You are the on-call Site Reliability Engineer for a microservice that is deployed to a Google Kubernetes Engine (GKE) Autopilot cluster. Your company runs an online store that publishes order messages to Pub/Sub, and a microservice receives these messages and updates stock information in the warehousing system. A sales event caused an increase in orders, and the stock information is not being updated quickly enough. This is causing a large number of orders to be accepted for products that are out of stock. You check the metrics for the microservice and compare them to typical levels:
Microservice Metrics | Typical State | Current State |
---|---|---|
Average CPU across all Pods | 20% of Pod limit | 30% of Pod limit |
Average memory across all Pods | 10% of Pod limit | 10% of Pod limit |
Pub/Sub subscription: Average oldest unacknowledged message age | 347 milliseconds | 8074 milliseconds |
Pub/Sub subscription: Average undelivered messages | 5 messages | 14705 messages |
Pub/Sub subscription: Average acknowledgement latency | 312 milliseconds | 354 milliseconds |
You need to ensure that the warehouse system accurately reflects product inventory at the time orders are placed and minimize the impact on customers. What should you do?

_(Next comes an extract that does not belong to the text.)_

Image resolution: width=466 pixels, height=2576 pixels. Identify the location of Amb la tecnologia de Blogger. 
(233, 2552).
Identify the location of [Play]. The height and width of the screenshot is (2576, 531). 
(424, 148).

A. Decrease the acknowledgment deadline on the subscription.
B. Add a virtual queue to the online store that allows typical traffic levels.

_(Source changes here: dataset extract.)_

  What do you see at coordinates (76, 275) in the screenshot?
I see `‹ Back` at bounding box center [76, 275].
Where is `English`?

C. Increase the number of Pod replicas.
D. Increase the Pod CPU and memory limits.
Disclaimer
This is a practice question. There is no guarantee of coming this question in the certification exam.
Answer
C
Explanation
A. Decrease the acknowledgment deadline on the subscription.

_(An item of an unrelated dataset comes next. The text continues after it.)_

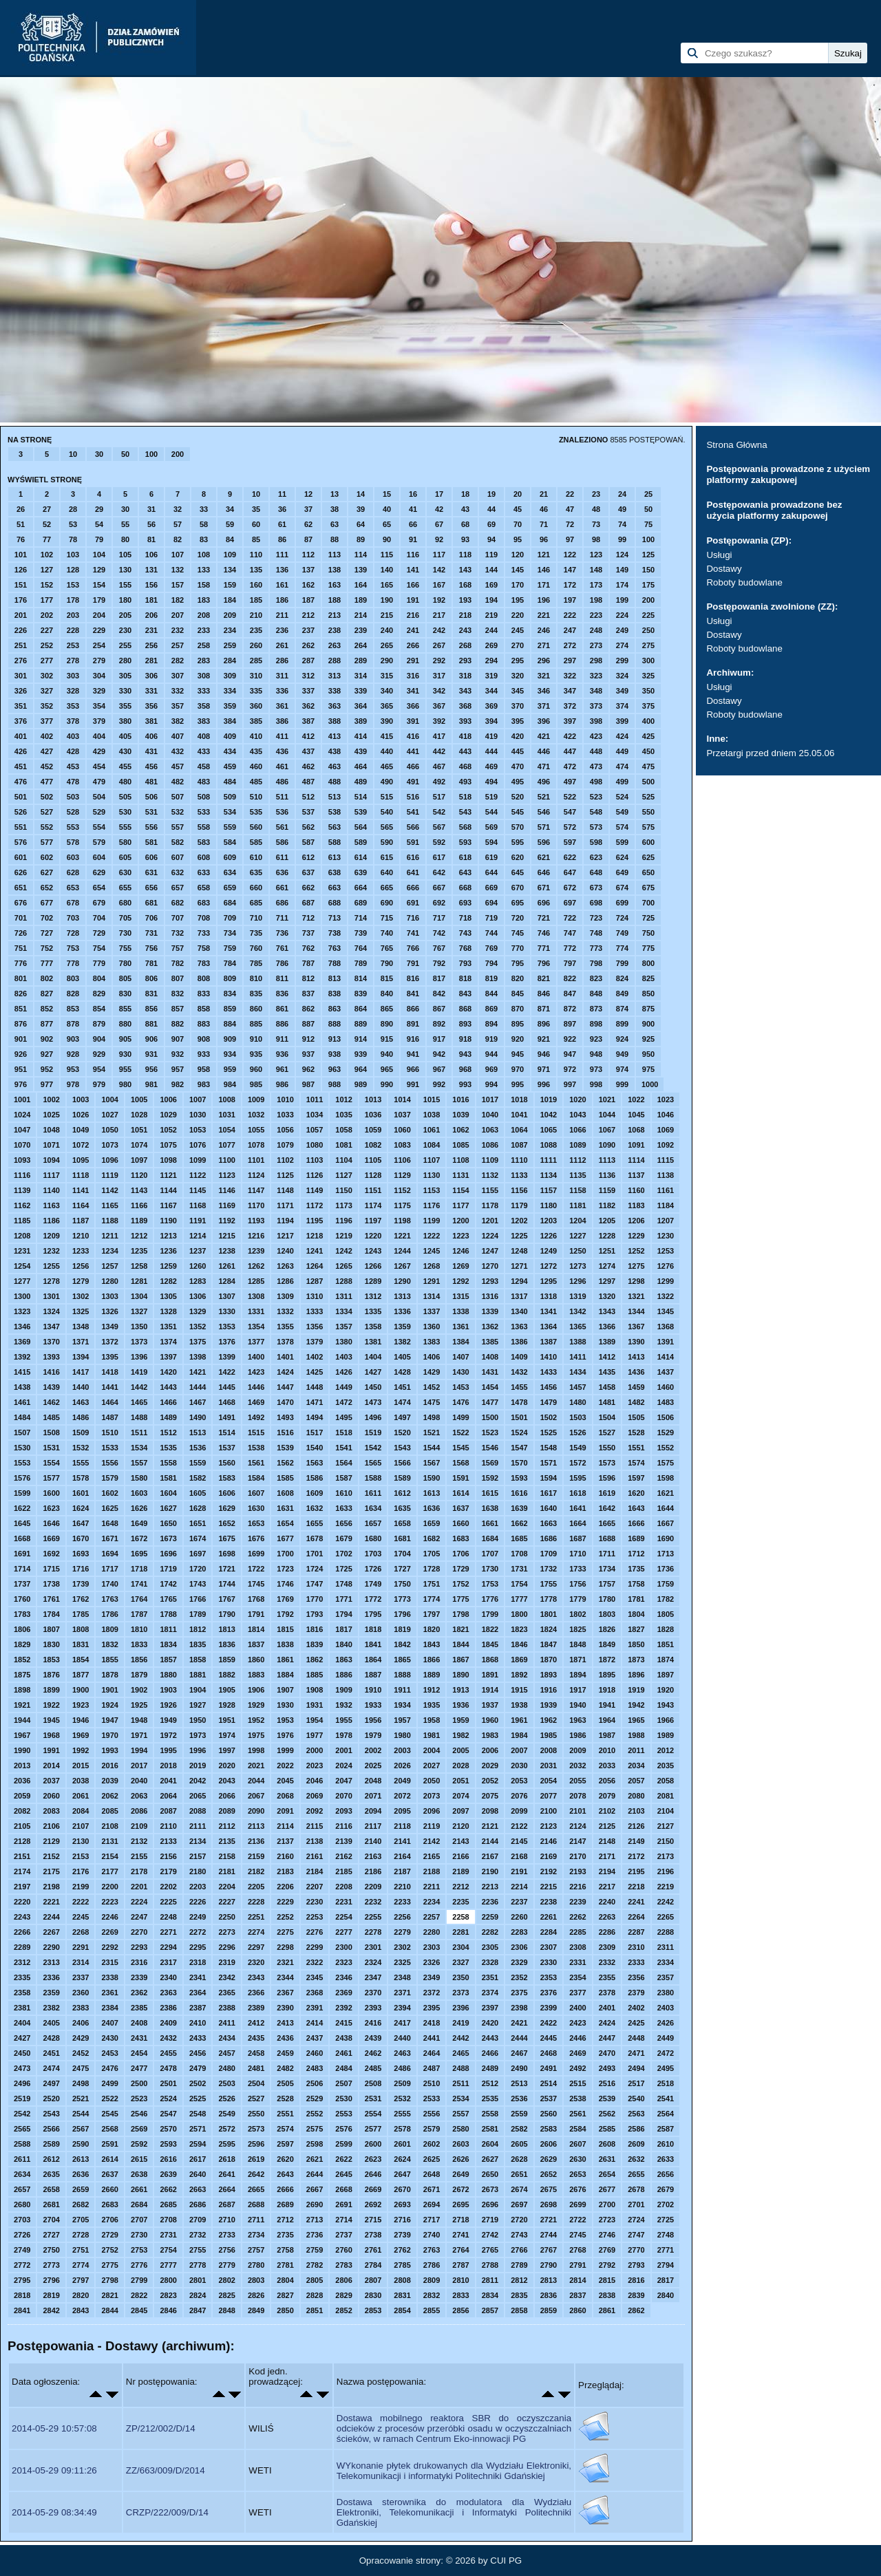 Image resolution: width=881 pixels, height=2576 pixels. I want to click on 1086, so click(490, 1145).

B. Add a virtual queue to the online store that allows typical traffic levels.
C. Increase the number of Pod replicas.
(Increasing the number of Pod replicas can help scale out the microservice to handle the increased load efficiently. This will allow the microservice to process the order messages and update the stock information in the warehousing system more quickly, reducing the likelihood of accepting orders for out-of-stock products. This approach addresses the issue at its root by ensuring that there are enough resources available to handle the increased workload effectively.)
D. Increase the Pod CPU and memory limits.